Exercise brief: The answer should be an exact copy of the lines from the one with "تجاه المبادرة السعودية،" through the end of the listing below, with no other lines.

Task inputs:
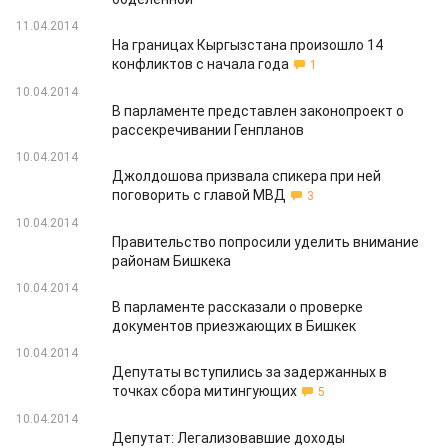
11.04.2014
На границах Кыргызстана произошло 14
конфликтов с начала года
1
10.04.2014
В парламенте представлен законопроект о
рассекречивании Генпланов
10.04.2014
Джолдошова призвала спикера при ней
поговорить с главой МВД
3
10.04.2014
Правительство попросили уделить внимание
районам Бишкека
10.04.2014
В парламенте рассказали о проверке
документов приезжающих в Бишкек
10.04.2014
Депутаты вступились за задержанных в
точках сбора митингующих
5
10.04.2014
Депутат: Легализовавшие доходы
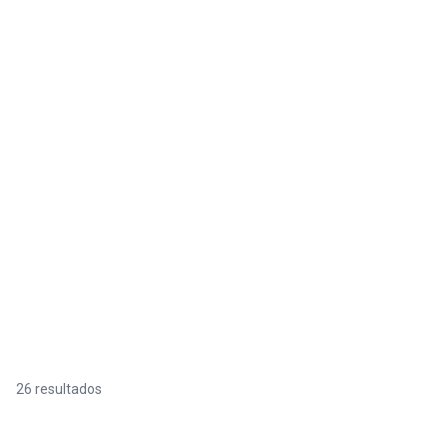
26 resultados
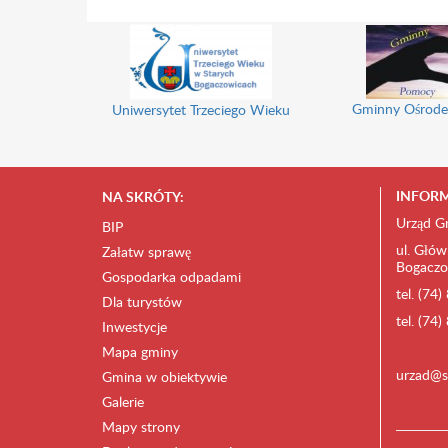
Gminny Ośrode
Uniwersytet Trzeciego Wieku
INFORM
NA SKRÓTY:
Urząd G
BIP
ul. Głów
Załatw sprawę
Bogaczo
Gospodarka odpadami
tel. (74
Dla turystów
tel. (74
Inwestycje
Mapa gminy
urzad@s
Gmina w obiektywie
Galerie
Mapy strony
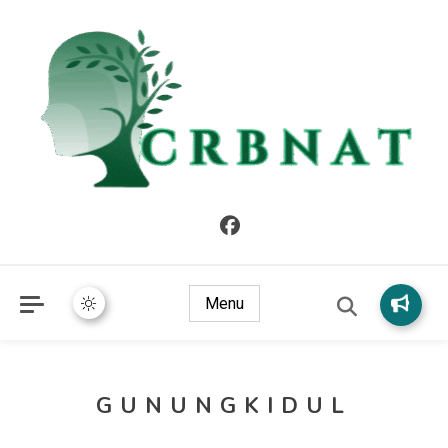
crbnat
crbnat
Menu
GUNUNGKIDUL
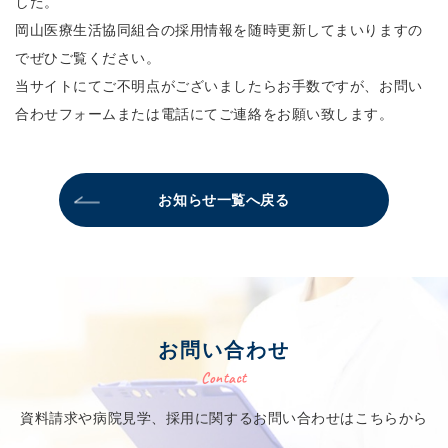
した。
岡山医療生活協同組合の採用情報を随時更新してまいりますの
でぜひご覧ください。
当サイトにてご不明点がございましたらお手数ですが、お問い
合わせフォームまたは電話にてご連絡をお願い致します。
お知らせ一覧へ戻る
お問い合わせ
Contact
資料請求や病院見学、採用に関するお問い合わせはこちらから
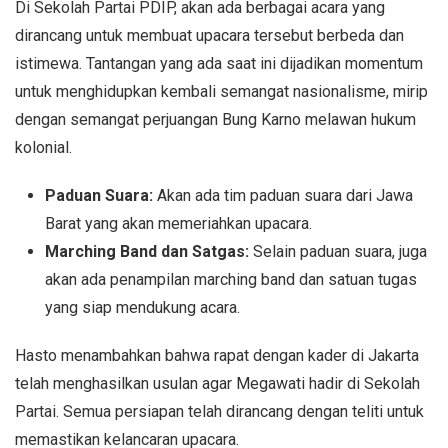
Di Sekolah Partai PDIP, akan ada berbagai acara yang
dirancang untuk membuat upacara tersebut berbeda dan
istimewa. Tantangan yang ada saat ini dijadikan momentum
untuk menghidupkan kembali semangat nasionalisme, mirip
dengan semangat perjuangan Bung Karno melawan hukum
kolonial.
Paduan Suara:
Akan ada tim paduan suara dari Jawa
Barat yang akan memeriahkan upacara.
Marching Band dan Satgas:
Selain paduan suara, juga
akan ada penampilan marching band dan satuan tugas
yang siap mendukung acara.
Hasto menambahkan bahwa rapat dengan kader di Jakarta
telah menghasilkan usulan agar Megawati hadir di Sekolah
Partai. Semua persiapan telah dirancang dengan teliti untuk
memastikan kelancaran upacara.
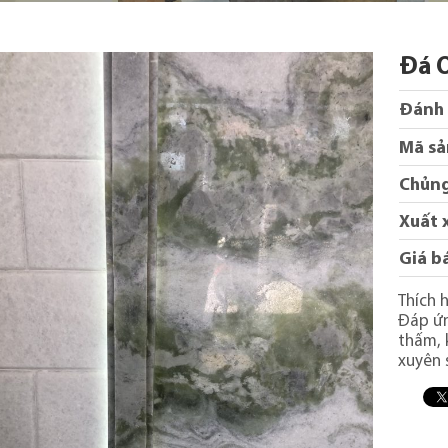
Đá 
Đánh 
Mã sả
Chủng
Xuất 
Giá b
Thích 
Đáp ứn
thấm, 
xuyên 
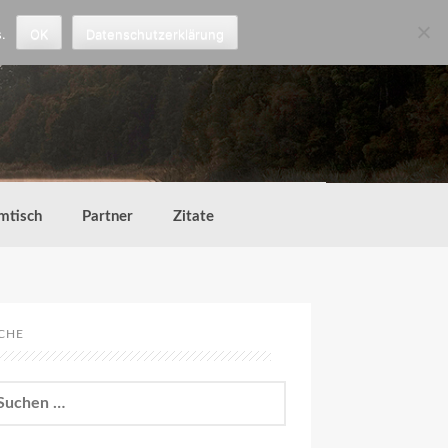
.
OK
Datenschutzerklärung
mtisch
Partner
Zitate
CHE
chen
h:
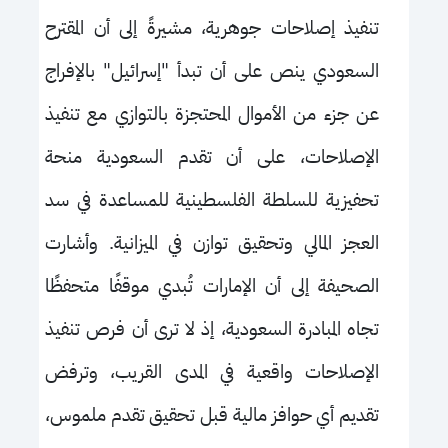
تنفيذ إصلاحات جوهرية، مشيرةً إلى أن المقترح
السعودي ينص على أن تبدأ "إسرائيل" بالإفراج
عن جزء من الأموال المحتجزة بالتوازي مع تنفيذ
الإصلاحات، على أن تقدم السعودية منحة
تحفيزية للسلطة الفلسطينية للمساعدة في سد
العجز المالي وتحقيق توازن في الميزانية. وأشارت
الصحيفة إلى أن الإمارات تُبدي موقفًا متحفظًا
تجاه المبادرة السعودية، إذ لا ترى أن فرص تنفيذ
الإصلاحات واقعية في المدى القريب، وترفض
تقديم أي حوافز مالية قبل تحقيق تقدم ملموس،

Solution:
تجاه المبادرة السعودية، إذ لا ترى أن فرص تنفيذ
الإصلاحات واقعية في المدى القريب، وترفض
تقديم أي حوافز مالية قبل تحقيق تقدم ملموس،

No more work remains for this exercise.